## EXERCISE DIRECTIONS
Some lines in the data below hold the string "customers". Report how many, as a bare number.

## RECORDS TO USE

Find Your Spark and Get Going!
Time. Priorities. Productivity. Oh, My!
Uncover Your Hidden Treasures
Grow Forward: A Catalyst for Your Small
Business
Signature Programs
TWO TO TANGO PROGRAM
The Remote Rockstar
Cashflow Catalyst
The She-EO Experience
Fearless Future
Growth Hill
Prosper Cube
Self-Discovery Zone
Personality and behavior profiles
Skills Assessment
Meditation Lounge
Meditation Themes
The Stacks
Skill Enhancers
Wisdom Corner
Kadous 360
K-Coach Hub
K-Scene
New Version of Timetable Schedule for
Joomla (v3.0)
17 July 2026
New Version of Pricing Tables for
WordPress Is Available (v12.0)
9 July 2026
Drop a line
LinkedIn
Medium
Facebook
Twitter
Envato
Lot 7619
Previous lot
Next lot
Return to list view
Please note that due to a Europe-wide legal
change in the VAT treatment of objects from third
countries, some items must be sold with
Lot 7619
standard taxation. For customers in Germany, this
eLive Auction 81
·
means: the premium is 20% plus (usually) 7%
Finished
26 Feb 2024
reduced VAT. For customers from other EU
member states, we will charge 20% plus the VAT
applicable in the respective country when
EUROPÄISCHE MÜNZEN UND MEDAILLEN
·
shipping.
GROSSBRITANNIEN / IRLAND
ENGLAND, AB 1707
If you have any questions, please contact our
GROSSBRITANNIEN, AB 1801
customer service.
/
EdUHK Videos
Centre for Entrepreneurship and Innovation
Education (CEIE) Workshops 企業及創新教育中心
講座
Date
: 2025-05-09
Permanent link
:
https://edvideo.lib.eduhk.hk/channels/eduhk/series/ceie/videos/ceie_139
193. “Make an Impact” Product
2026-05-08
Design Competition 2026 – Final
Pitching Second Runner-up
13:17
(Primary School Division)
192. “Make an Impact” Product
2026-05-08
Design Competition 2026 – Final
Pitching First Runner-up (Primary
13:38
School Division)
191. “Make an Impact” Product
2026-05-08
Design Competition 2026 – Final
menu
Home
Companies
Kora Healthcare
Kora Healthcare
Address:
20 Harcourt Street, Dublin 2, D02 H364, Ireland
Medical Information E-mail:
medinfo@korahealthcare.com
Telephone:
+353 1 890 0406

## RESULT FOR THIS TASK
2